Algunos de los versos, unos pocos, tienen su banda sonara, canciones que van sonando en un viejo tocadiscos de aguja y vinilo. Sugieren otra mirada hacia atrás, a lo que guardamos cerca del corazón. Es como si de pronto, en escena, el espectador recuperara algo que se interrumpió en su pasado y que le dejó un reguero dulce. Algo que vuelve acunado por una música parecida y que te deja escuchando embelesado hablar a alguien que tiene el don de la palabra, que sabe emocionar.
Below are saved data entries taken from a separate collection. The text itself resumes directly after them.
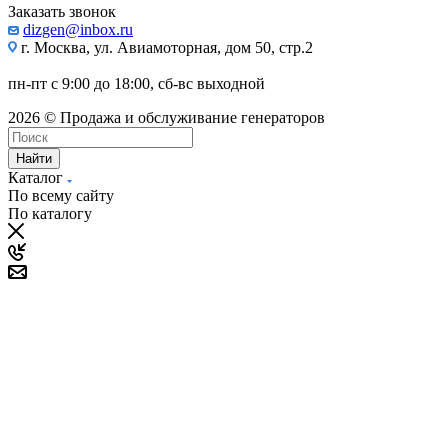
Заказать звонок
dizgen@inbox.ru
г. Москва, ул. Авиамоторная, дом 50, стр.2
пн-пт с 9:00 до 18:00, сб-вс выходной
2026 © Продажа и обслуживание генераторов
Найти
Каталог
По всему сайту
По каталогу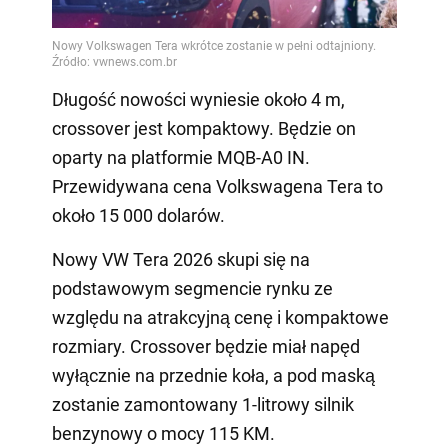
Video
Długość nowości wyniesie około 4 m,
crossover jest kompaktowy. Będzie on
oparty na platformie MQB-A0 IN.
Przewidywana cena Volkswagena Tera to
około 15 000 dolarów.
Nowy VW Tera 2026 skupi się na
podstawowym segmencie rynku ze
względu na atrakcyjną cenę i kompaktowe
rozmiary. Crossover będzie miał napęd
wyłącznie na przednie koła, a pod maską
zostanie zamontowany 1-litrowy silnik
benzynowy o mocy 115 KM.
Quizá la mayor virtud del espectáculo sea la sencillez con la que se trabaja y lo efectivo que esto resulta, esa capacidad de mostrar algo tan cercano que mueve a recordar el sentimiento de lo vivido, que dibuja gestos de sorpresa y agradecimiento en quien observa cobrar vida a los poemas. Lo que surge parece magia, pero es el resultado de un buen trabajo. Algo que siempre hace que merezca la pena ver.

A modo de pequeño anecdotario: Mario Orlando Hardy Hamlet Brenno Benedetti Farrugia, en realidad eso tan largo es el nombre completo de Mario Benedetti, uno de los escritores uruguayos de la llamada Generación del 45.